Em Badajoz, onde o comboio chegou às 12h40, à tabela, fizeram-se os discursos da praxe. Guilhermo Vara, presidente da Junta da Extremadura, disse que depois de tantos anos, vai haver finalmente um serviço ferroviário muito melhor para Madrid. Mas evidenciou que o mais importante é que na nova infra-estrutura vão circular também comboios de mercadorias “que vão ligar-nos aos principais portos de toda a Península Ibérica” respondendo assim à aposta estratégica de reindustrialização desta região. Para a Extremadura, Sines será um importante activo para colocar a região no mapa ferroviário.

A ministra dos Transportes, Raquel Sánchez, começou por pedir desculpa aos estremenhos pelo atraso de décadas de promessas incumpridas por parte dos vários governos de Espanha. Basta pensar que os 437 quilómetros entre Madrid e Badajoz estão há 20 anos a ser construídos e que os 471 quilómetros do troço Madrid-Sevilha demoraram apenas três anos (esta linha foi inaugurada em 1992). Além de pedir desculpa, a ministra agradeceu ainda à sociedade civil que participou em manifestações e lutou por este comboio “digno”. Não é habitual uma governante agradecer a quem protesta, mas Sánchez disse que se tratava de “reivindicações justas”.

Para já, são 150 quilómetros de vias novas que vão servir para aproximar as principais cidades da região.
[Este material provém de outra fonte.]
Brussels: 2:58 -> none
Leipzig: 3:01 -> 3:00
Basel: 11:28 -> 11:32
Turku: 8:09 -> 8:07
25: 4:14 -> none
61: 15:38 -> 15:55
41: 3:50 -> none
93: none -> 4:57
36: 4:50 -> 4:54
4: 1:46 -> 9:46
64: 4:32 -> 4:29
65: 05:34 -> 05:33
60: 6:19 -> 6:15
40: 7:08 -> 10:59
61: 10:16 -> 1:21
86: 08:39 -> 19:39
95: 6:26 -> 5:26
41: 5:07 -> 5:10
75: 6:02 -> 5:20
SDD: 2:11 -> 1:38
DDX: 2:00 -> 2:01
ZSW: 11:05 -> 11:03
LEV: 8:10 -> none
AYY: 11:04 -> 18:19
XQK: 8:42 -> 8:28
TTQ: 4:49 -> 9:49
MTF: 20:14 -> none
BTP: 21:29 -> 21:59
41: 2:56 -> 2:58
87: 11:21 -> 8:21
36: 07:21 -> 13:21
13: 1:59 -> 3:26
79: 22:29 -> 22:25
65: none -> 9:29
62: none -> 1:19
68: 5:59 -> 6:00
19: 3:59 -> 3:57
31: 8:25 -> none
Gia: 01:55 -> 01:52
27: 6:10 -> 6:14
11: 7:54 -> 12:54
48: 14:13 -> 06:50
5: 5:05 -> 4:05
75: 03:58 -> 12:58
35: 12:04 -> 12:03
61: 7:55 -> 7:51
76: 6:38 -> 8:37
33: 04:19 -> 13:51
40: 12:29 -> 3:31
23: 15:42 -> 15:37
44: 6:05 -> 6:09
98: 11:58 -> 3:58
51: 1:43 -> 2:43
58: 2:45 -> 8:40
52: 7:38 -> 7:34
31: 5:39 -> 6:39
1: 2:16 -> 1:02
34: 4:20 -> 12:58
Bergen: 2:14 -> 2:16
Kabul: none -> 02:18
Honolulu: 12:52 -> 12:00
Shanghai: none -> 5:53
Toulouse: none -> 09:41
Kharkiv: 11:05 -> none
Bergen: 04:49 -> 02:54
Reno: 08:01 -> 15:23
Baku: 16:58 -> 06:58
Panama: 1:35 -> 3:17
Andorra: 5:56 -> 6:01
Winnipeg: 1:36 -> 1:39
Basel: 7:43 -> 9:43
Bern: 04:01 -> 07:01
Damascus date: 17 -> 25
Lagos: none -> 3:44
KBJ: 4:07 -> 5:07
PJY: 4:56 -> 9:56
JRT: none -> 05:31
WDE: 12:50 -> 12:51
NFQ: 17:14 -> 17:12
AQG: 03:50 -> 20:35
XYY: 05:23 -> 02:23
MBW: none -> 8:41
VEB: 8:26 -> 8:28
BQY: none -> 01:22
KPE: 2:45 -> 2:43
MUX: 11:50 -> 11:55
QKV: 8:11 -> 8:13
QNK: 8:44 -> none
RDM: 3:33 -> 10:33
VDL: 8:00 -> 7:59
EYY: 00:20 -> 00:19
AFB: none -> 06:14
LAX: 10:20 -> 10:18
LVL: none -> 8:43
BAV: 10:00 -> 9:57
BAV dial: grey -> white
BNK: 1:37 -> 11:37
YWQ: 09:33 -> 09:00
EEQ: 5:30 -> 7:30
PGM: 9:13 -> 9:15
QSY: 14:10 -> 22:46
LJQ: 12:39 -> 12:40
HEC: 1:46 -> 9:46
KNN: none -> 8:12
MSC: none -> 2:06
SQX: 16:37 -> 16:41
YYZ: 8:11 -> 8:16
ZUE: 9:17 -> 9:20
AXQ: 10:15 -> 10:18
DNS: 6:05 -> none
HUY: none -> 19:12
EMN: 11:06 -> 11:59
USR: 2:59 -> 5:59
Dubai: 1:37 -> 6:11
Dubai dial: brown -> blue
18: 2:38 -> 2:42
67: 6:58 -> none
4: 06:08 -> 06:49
A partir de 19 de Julho haverá um serviço diário por sentido entre Badajoz e Madrid com composições S-730 e, para chamar pessoas ao comboio, há à venda a partir desta sexta-feira no site da Renfe 30 mil bilhetes entre a Extremadura e Madrid, com preços promocionais desde os 18 euros para viagens até 10 de Dezembro.

À margem das festas, Raul Gonzalez Holgado, presidente do Juntos pela Extremadura, um pequeno partido regional, contava a sua história a quem o queria ouvir. Ele e os seus companheiros fizeram a viagem de Plasencia a Badajoz numa furgoneta que não ultrapassa os 100 km/hora. Partiram à mesma hora do comboio de alta velocidade, às 9h40. E chegaram meia hora mais cedo: “Se soubessem que tinha ganho assim a um comboio de alta velocidade tinha-me contratado para piloto!”, disse ironizando sobre uma composição que, para chegar a ser de alta velocidade, ainda tem de esperar por muito investimento na infra-estrutura.